On June 9, U.S. District Court Judge Mark G. Mastroianni sentenced Scott Paterson, age 46, of Manchester, CT, to one year of probation for tampering with environmental monitors while working as an instrument and control technician at the Berkshire Power Plant in Agawam, not far from Springfield.

The Office of Acting U.S. Attorney William D. Weinreb of Massachusetts reported that:
  • From 2008 to March, 20111, Paterson, at the direction of senior managers at the plant, tampered with the plant’s Continuous Emissions Monitoring System (CEMS), which measures and records concentrations of regulated pollutants emitted at Berkshire.
  • The purpose of the tampering was to delay repairs and avoid reporting to federal and state regulators that the plant was, at times, releasing certain pollutants, specifically nitrogen oxides, in excess of the plant’s Clean Air Act permit limits.

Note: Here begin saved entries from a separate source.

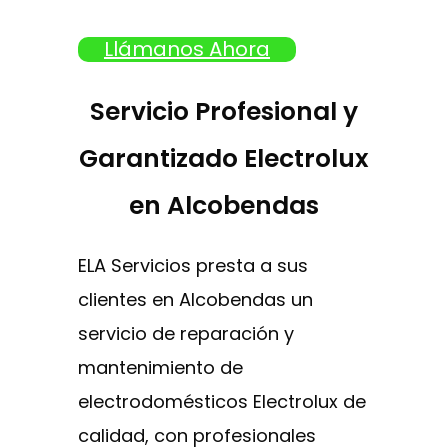
Llámanos Ahora
Servicio Profesional y
Garantizado Electrolux
en Alcobendas
ELA Servicios presta a sus
clientes en Alcobendas un
servicio de reparación y
mantenimiento de
electrodomésticos Electrolux de
calidad, con profesionales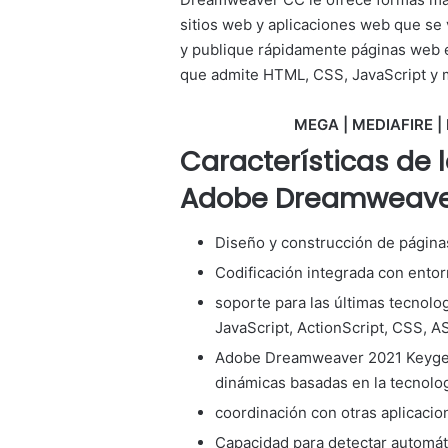
sitios web y aplicaciones web que se 
y publique rápidamente páginas web e
que admite HTML, CSS, JavaScript y 
MEGA | MEDIAFIRE | 
Características de 
Adobe Dreamweave
Diseño y construcción de página
Codificación integrada con entor
soporte para las últimas tecnol
JavaScript, ActionScript, CSS, 
Adobe Dreamweaver 2021 Keygen 
dinámicas basadas en la tecnolog
coordinación con otras aplicaci
Capacidad para detectar automát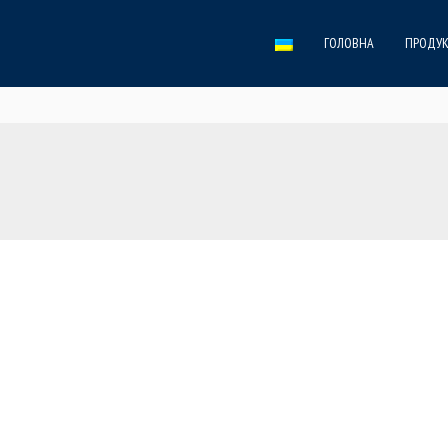
ГОЛОВНА
ПРОДУК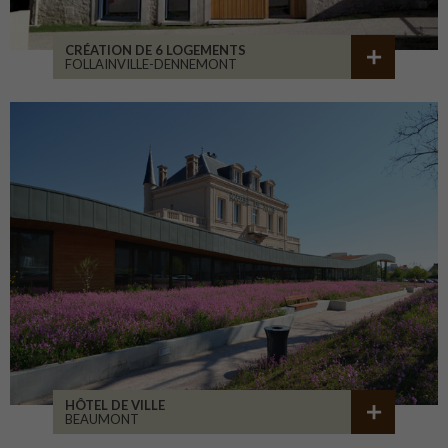
CRÉATION DE 6 LOGEMENTS
FOLLAINVILLE-DENNEMONT
HÔTEL DE VILLE
BEAUMONT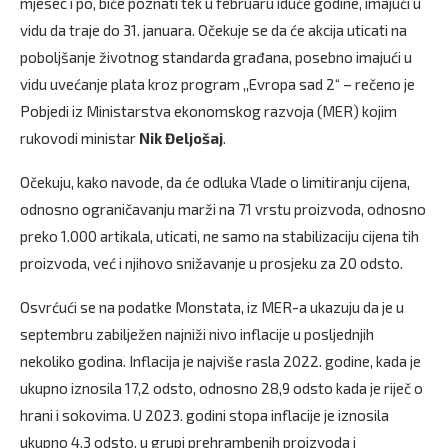
mjesec i po, biće poznati tek u februaru iduće godine, imajući u
vidu da traje do 31. januara. Očekuje se da će akcija uticati na
poboljšanje životnog standarda građana, posebno imajući u
vidu uvećanje plata kroz program ,,Evropa sad 2“ – rečeno je
Pobjedi iz Ministarstva ekonomskog razvoja (MER) kojim
rukovodi ministar
Nik Đeljošaj
.
Očekuju, kako navode, da će odluka Vlade o limitiranju cijena,
odnosno ograničavanju marži na 71 vrstu proizvoda, odnosno
preko 1.000 artikala, uticati, ne samo na stabilizaciju cijena tih
proizvoda, već i njihovo snižavanje u prosjeku za 20 odsto.
Osvrćući se na podatke Monstata, iz MER-a ukazuju da je u
septembru zabilježen najniži nivo inflacije u posljednjih
nekoliko godina. Inflacija je najviše rasla 2022. godine, kada je
ukupno iznosila 17,2 odsto, odnosno 28,9 odsto kada je riječ o
hrani i sokovima. U 2023. godini stopa inflacije je iznosila
ukupno 4,3 odsto, u grupi prehrambenih proizvoda i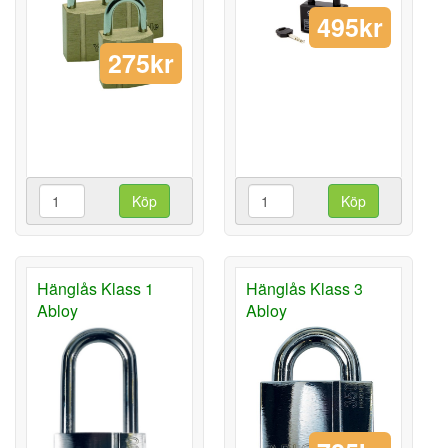
495kr
275kr
Köp
Köp
Hänglås Klass 1
Hänglås Klass 3
Abloy
Abloy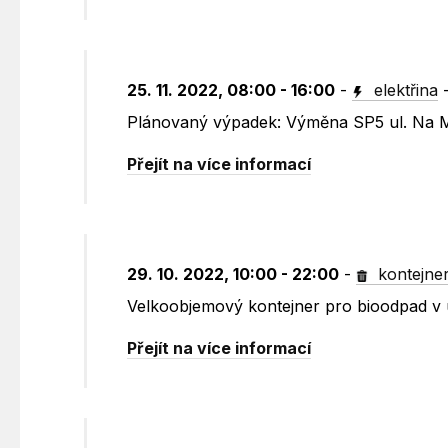
25. 11. 2022, 08:00 - 16:00
-
elektřina
Plánovaný výpadek: Výměna SP5 ul. Na 
Přejít na více informací
29. 10. 2022, 10:00 - 22:00
-
kontejne
Velkoobjemový kontejner pro bioodpad v u
Přejít na více informací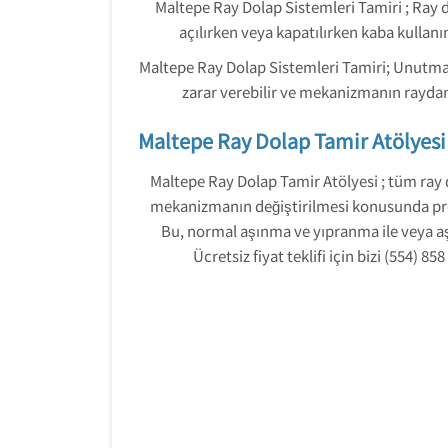
Maltepe Ray Dolap Sistemleri Tamiri ; Ray d
açılırken veya kapatılırken kaba kullan
Maltepe Ray Dolap Sistemleri Tamiri; Unutm
zarar verebilir ve mekanizmanın raydan
Maltepe Ray Dolap Tamir Atölyesi
Maltepe Ray Dolap Tamir Atölyesi ; tüm ray 
mekanizmanın değiştirilmesi konusunda profes
Bu, normal aşınma ve yıpranma ile veya aşır
Ücretsiz fiyat teklifi için bizi (554)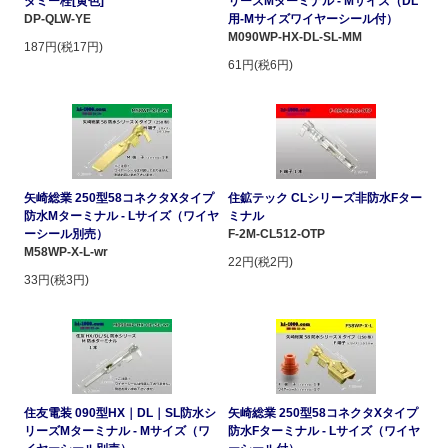
ダミー栓[黄色]
リーズMターミナル - Mサイズ（DL
DP-QLW-YE
用-Mサイズワイヤーシール付）
M090WP-HX-DL-SL-MM
187円(税17円)
61円(税6円)
矢崎総業 250型58コネクタXタイプ
住鉱テック CLシリーズ非防水Fター
防水Mターミナル - Lサイズ（ワイヤ
ミナル
ーシール別売）
F-2M-CL512-OTP
M58WP-X-L-wr
22円(税2円)
33円(税3円)
住友電装 090型HX｜DL｜SL防水シ
矢崎総業 250型58コネクタXタイプ
リーズMターミナル - Mサイズ（ワ
防水Fターミナル - Lサイズ（ワイヤ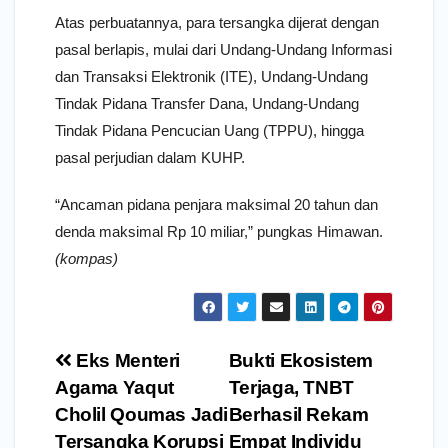
Atas perbuatannya, para tersangka dijerat dengan
pasal berlapis, mulai dari Undang-Undang Informasi
dan Transaksi Elektronik (ITE), Undang-Undang
Tindak Pidana Transfer Dana, Undang-Undang
Tindak Pidana Pencucian Uang (TPPU), hingga
pasal perjudian dalam KUHP.
“Ancaman pidana penjara maksimal 20 tahun dan
denda maksimal Rp 10 miliar,” pungkas Himawan.
(kompas)
Navigasi
Eks Menteri
Bukti Ekosistem
pos
Agama Yaqut
Terjaga, TNBT
Cholil Qoumas Jadi
Berhasil Rekam
Tersangka Korupsi
Empat Individu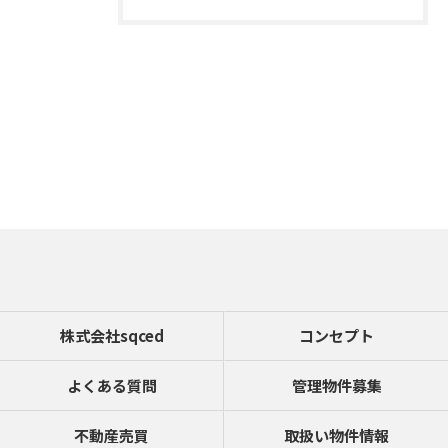
お問い合わせはこちら
株式会社sqced
コンセプト
よくある質問
管理物件募集
不動産売買
取扱い物件情報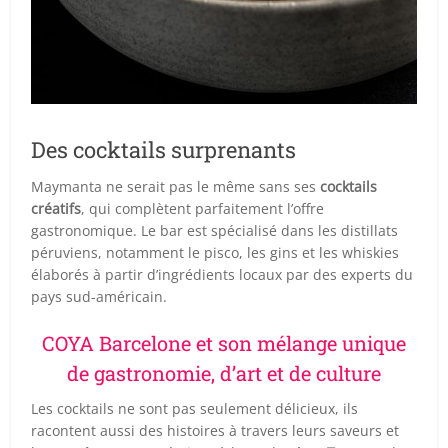
Des cocktails surprenants
Maymanta ne serait pas le même sans ses
cocktails
créatifs
, qui complètent parfaitement l’offre
gastronomique. Le bar est spécialisé dans les distillats
péruviens, notamment le pisco, les gins et les whiskies
élaborés à partir d’ingrédients locaux par des experts du
pays sud-américain.
COYA Barcelone et son mélange unique
de gastronomie, d’art et de culture
Les cocktails ne sont pas seulement délicieux, ils
racontent aussi des histoires à travers leurs saveurs et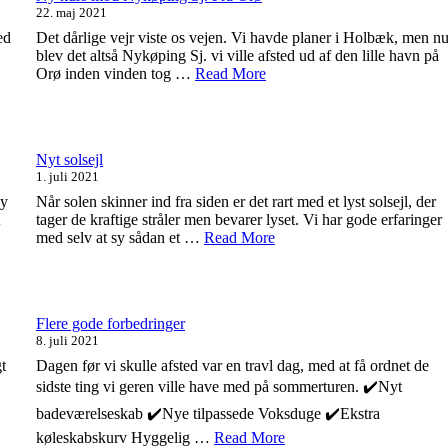
22. maj 2021
ed
Det dårlige vejr viste os vejen. Vi havde planer i Holbæk, men n
blev det altså Nykøping Sj. vi ville afsted ud af den lille havn på
Orø inden vinden tog …
Read More
Nyt solsejl
1. juli 2021
ny
Når solen skinner ind fra siden er det rart med et lyst solsejl, der
tager de kraftige stråler men bevarer lyset. Vi har gode erfaringer
med selv at sy sådan et …
Read More
Flere gode forbedringer
8. juli 2021
t
Dagen før vi skulle afsted var en travl dag, med at få ordnet de
sidste ting vi geren ville have med på sommerturen. ✔️Nyt
badeværelseskab ✔️Nye tilpassede Voksduge ✔️Ekstra
køleskabskurv Hyggelig …
Read More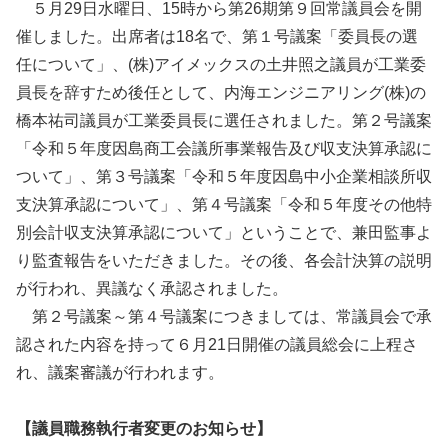
５月29日水曜日、15時から第26期第９回常議員会を開
催しました。出席者は18名で、第１号議案「委員長の選
任について」、(株)アイメックスの土井照之議員が工業委
員長を辞すため後任として、内海エンジニアリング(株)の
橋本祐司議員が工業委員長に選任されました。第２号議案
「令和５年度因島商工会議所事業報告及び収支決算承認に
ついて」、第３号議案「令和５年度因島中小企業相談所収
支決算承認について」、第４号議案「令和５年度その他特
別会計収支決算承認について」ということで、兼田監事よ
り監査報告をいただきました。その後、各会計決算の説明
が行われ、異議なく承認されました。
第２号議案～第４号議案につきましては、常議員会で承
認された内容を持って６月21日開催の議員総会に上程さ
れ、議案審議が行われます。
【議員職務執行者変更のお知らせ】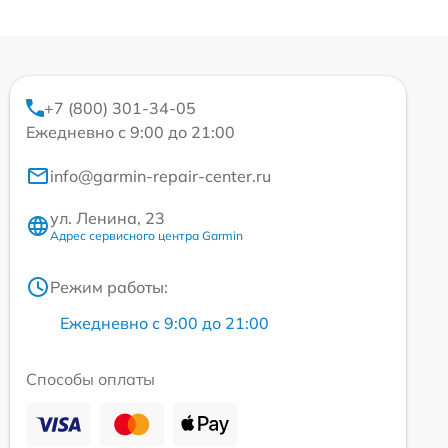
+7 (800) 301-34-05
Ежедневно с 9:00 до 21:00
info@garmin-repair-center.ru
ул. Ленина, 23
Адрес сервисного центра Garmin
Режим работы:
Ежедневно с 9:00 до 21:00
Способы оплаты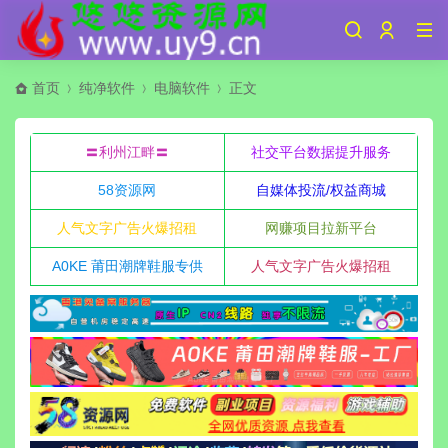
首页
纯净软件
电脑软件
正文
〓利州江畔〓
社交平台数据提升服务
58资源网
自媒体投流/权益商城
人气文字广告火爆招租
网赚项目拉新平台
A0KE 莆田潮牌鞋服专供
人气文字广告火爆招租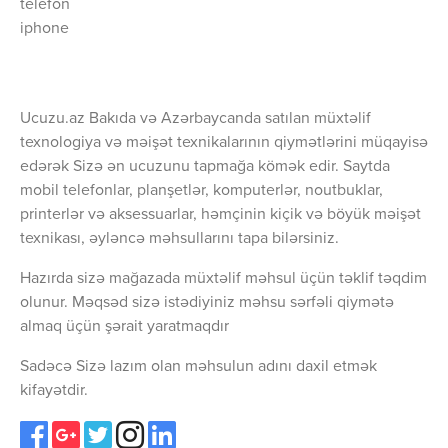
telefon
iphone
Ucuzu.az Bakıda və Azərbaycanda satılan müxtəlif
texnologiya və məişət texnikalarının qiymətlərini müqayisə
edərək Sizə ən ucuzunu tapmağa kömək edir. Saytda
mobil telefonlar, planşetlər, komputerlər, noutbuklar,
printerlər və aksessuarlar, həmçinin kiçik və böyük məişət
texnikası, əyləncə məhsullarını tapa bilərsiniz.
Hazırda sizə mağazada müxtəlif məhsul üçün təklif təqdim
olunur. Məqsəd sizə istədiyiniz məhsu sərfəli qiymətə
almaq üçün şərait yaratmaqdır
Sadəcə Sizə lazım olan məhsulun adını daxil etmək
kifayətdir.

  • Initially, the tampering involved lowering monitors by a constant rate – approximately .5 parts per million (ppm) – below the known value.  These constant adjustments did not trigger any alarms or warnings and were thus usually maintained in the system through approximately Mid-March of 2011.
  • In the summer of 2009 and 2010, the plant underwent an independent annual audit.  Prior to the audit, Paterson’s supervisor directed him to take out the adjustments in the CEMS monitors and then to reinstate them after the audit.
  • By 2010, this .5 ppm adjustment was not sufficient to allow the plant to run at full power and to comply with the facility’s Clean Air Act permit.  Rather than making necessary repairs, Paterson, again at the direction of his supervisors, lowered the CEMS readings even more to avoid (a) reporting emissions in excess of the hourly limits or (b) hitting warning levels.
In 2015, the Berkshire Power Plant was charged jointly by the U.S. Attorney’s Office and the Massachusetts Attorney General’s Office with tampering with its monitoring equipment and falsely reporting data to environmental and energy regulators.

In March, 2017, Berkshire Power Company and Power Plant Management Services, the owners and operators, respectively, of the plant, were ordered to pay $7.25 million in fines, penalties and other payments for their roles in tampering.